● Records provided:
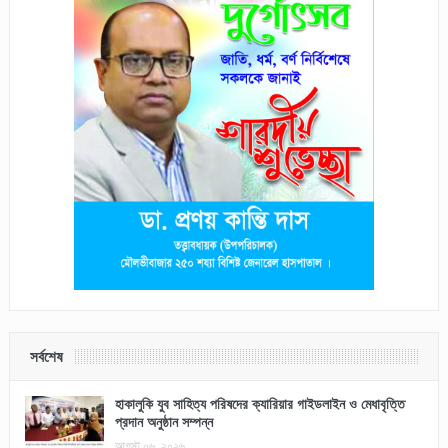
সর্বশেষ
হাকালুকি যুব সাহিত্য পরিষদের ক্যারিয়ার গাইডলাইন ও মেধাবৃত্তি
প্রদান অনুষ্ঠান সম্পন্ন
আগস্ট ০৬, ২০২৬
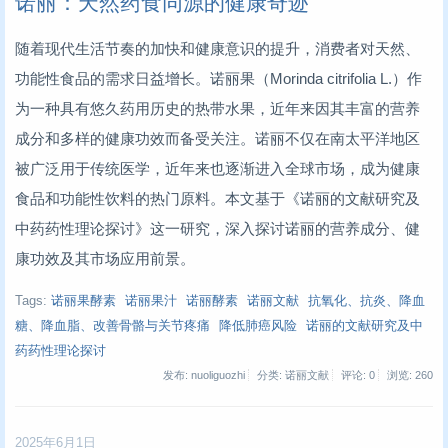
诺丽：天然药食同源的健康奇迹
随着现代生活节奏的加快和健康意识的提升，消费者对天然、
功能性食品的需求日益增长。诺丽果（Morinda citrifolia L.）作
为一种具有悠久药用历史的热带水果，近年来因其丰富的营养
成分和多样的健康功效而备受关注。诺丽不仅在南太平洋地区
被广泛用于传统医学，近年来也逐渐进入全球市场，成为健康
食品和功能性饮料的热门原料。本文基于《诺丽的文献研究及
中药药性理论探讨》这一研究，深入探讨诺丽的营养成分、健
康功效及其市场应用前景。
Tags:
诺丽果酵素
诺丽果汁
诺丽酵素
诺丽文献
抗氧化、抗炎、降血
糖、降血脂、改善骨骼与关节疼痛
降低肺癌风险
诺丽的文献研究及中
药药性理论探讨
发布: nuoliguozhi
分类: 诺丽文献
评论: 0
浏览:
260
2025年6月1日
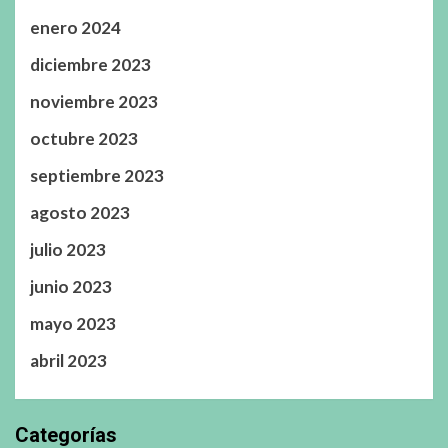
enero 2024
diciembre 2023
noviembre 2023
octubre 2023
septiembre 2023
agosto 2023
julio 2023
junio 2023
mayo 2023
abril 2023
Categorías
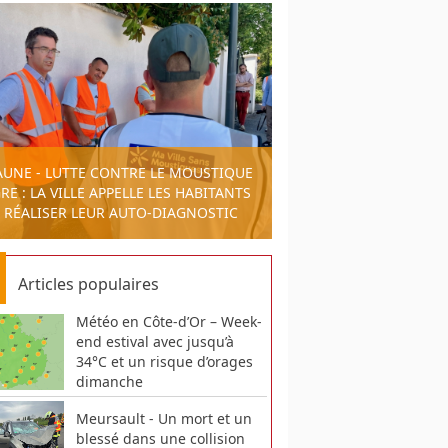
AUNE - LUTTE CONTRE LE MOUSTIQUE
RE : LA VILLE APPELLE LES HABITANTS
 RÉALISER LEUR AUTO-DIAGNOSTIC
Articles populaires
Météo en Côte-d’Or – Week-
end estival avec jusqu’à
34°C et un risque d’orages
dimanche
Meursault - Un mort et un
blessé dans une collision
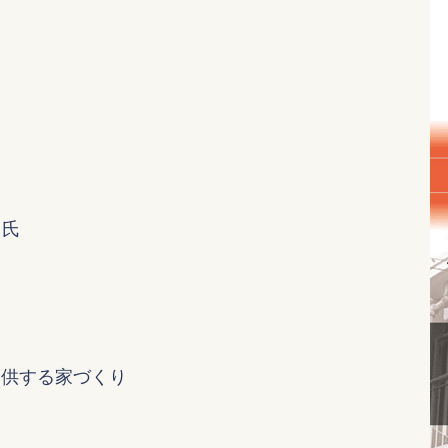
 氏
る
提供する家づくり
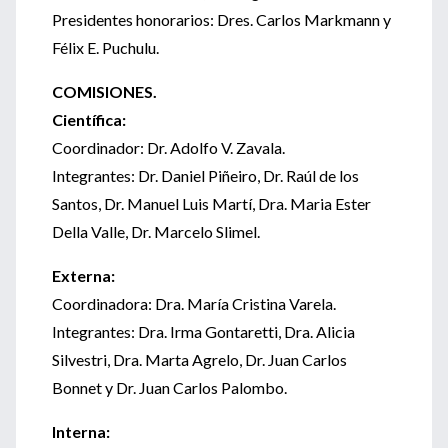
Presidentes honorarios: Dres. Carlos Markmann y
Félix E. Puchulu.
COMISIONES.
Científica:
Coordinador: Dr. Adolfo V. Zavala.
Integrantes: Dr. Daniel Piñeiro, Dr. Raúl de los
Santos, Dr. Manuel Luis Martí, Dra. Maria Ester
Della Valle, Dr. Marcelo Slimel.
Externa:
Coordinadora: Dra. María Cristina Varela.
Integrantes: Dra. Irma Gontaretti, Dra. Alicia
Silvestri, Dra. Marta Agrelo, Dr. Juan Carlos
Bonnet y Dr. Juan Carlos Palombo.
Interna:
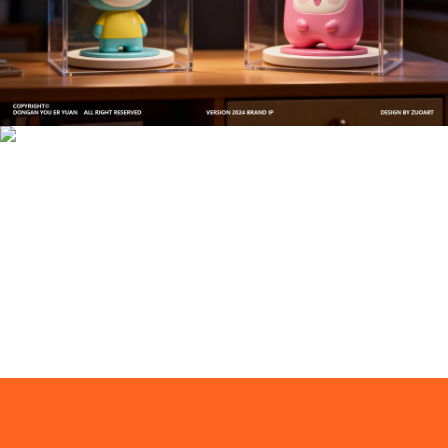
文创产品设计的成本控制——实战技巧 | IP设计公
司-佐案设计
系统化的方法论是文创产品设计成功的基石……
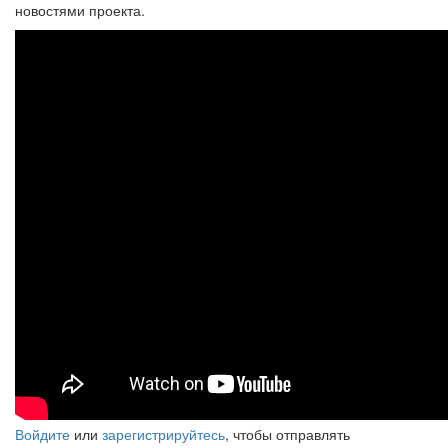
новостями проекта.
Битва гитаристов ответ на
вопрос Светланы Лобановой
Войдите
или
зарегистрируйтесь
, чтобы отправлять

● Work to be completed: Return the lines above that include the string "Juan".

● Result of the exercise:
Silvestri, Dra. Marta Agrelo, Dr. Juan Carlos
Bonnet y Dr. Juan Carlos Palombo.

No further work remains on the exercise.